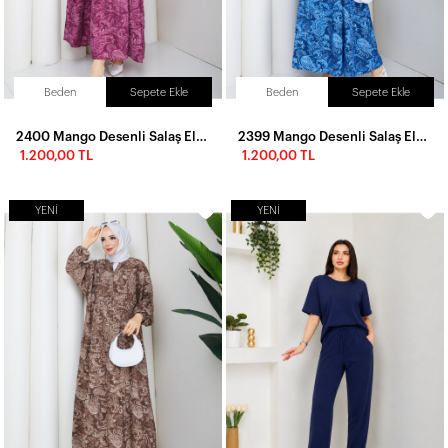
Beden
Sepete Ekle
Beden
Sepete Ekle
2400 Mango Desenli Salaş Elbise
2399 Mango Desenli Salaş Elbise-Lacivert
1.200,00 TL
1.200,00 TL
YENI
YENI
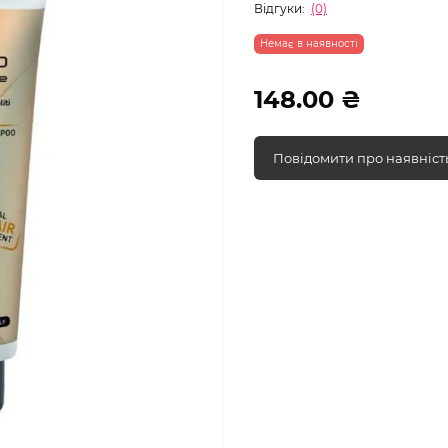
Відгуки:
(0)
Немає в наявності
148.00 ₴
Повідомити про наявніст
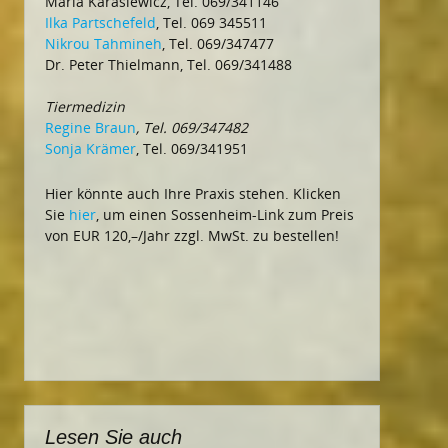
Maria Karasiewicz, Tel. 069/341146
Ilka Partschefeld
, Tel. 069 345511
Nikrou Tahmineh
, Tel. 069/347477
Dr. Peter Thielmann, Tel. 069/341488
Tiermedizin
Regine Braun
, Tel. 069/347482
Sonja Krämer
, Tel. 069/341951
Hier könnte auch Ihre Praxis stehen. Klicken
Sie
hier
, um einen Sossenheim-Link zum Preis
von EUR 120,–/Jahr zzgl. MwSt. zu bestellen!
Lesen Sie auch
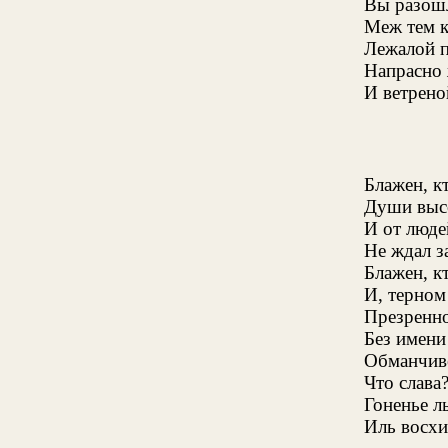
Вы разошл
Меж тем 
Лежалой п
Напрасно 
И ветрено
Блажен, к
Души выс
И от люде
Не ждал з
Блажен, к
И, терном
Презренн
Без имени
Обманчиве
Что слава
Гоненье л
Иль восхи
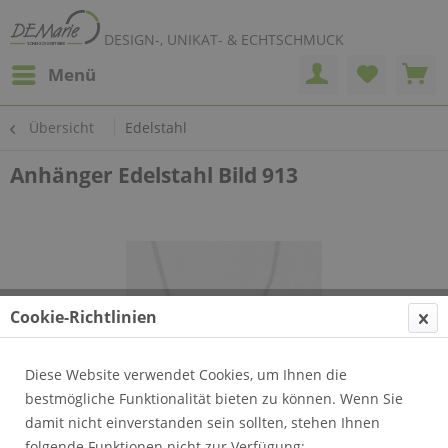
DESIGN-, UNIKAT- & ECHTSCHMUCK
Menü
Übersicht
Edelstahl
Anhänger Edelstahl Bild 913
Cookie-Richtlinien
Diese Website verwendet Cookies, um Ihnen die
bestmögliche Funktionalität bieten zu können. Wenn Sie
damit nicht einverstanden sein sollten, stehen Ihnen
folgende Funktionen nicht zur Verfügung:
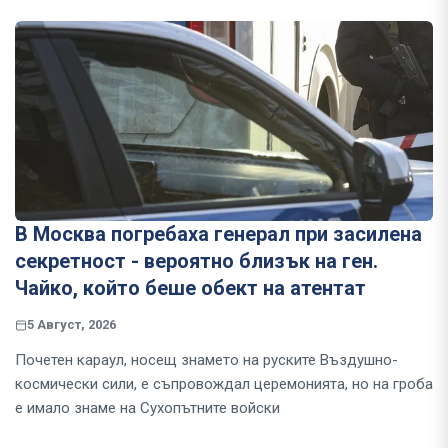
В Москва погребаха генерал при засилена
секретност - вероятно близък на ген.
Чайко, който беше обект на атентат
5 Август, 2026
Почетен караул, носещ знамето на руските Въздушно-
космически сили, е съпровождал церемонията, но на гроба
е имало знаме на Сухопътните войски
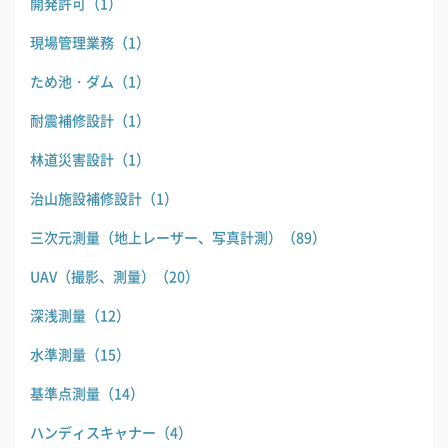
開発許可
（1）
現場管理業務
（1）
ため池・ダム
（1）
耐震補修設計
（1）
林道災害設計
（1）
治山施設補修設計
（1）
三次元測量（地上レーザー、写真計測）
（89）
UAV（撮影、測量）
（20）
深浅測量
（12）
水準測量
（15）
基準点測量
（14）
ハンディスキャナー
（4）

-------------------------

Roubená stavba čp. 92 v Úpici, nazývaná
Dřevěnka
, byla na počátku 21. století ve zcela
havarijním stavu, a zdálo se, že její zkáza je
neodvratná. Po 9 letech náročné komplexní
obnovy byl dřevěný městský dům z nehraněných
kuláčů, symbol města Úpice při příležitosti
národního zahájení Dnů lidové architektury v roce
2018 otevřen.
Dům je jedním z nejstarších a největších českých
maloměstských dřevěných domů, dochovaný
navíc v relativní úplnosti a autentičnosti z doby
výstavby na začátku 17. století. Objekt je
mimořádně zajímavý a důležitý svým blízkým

-------------------------

Instructions for the task - All lines in the records with the string "Desenli" should be copied out.

Worked solution -
2400 Mango Desenli Salaş Elbise
2399 Mango Desenli Salaş Elbise-Lacivert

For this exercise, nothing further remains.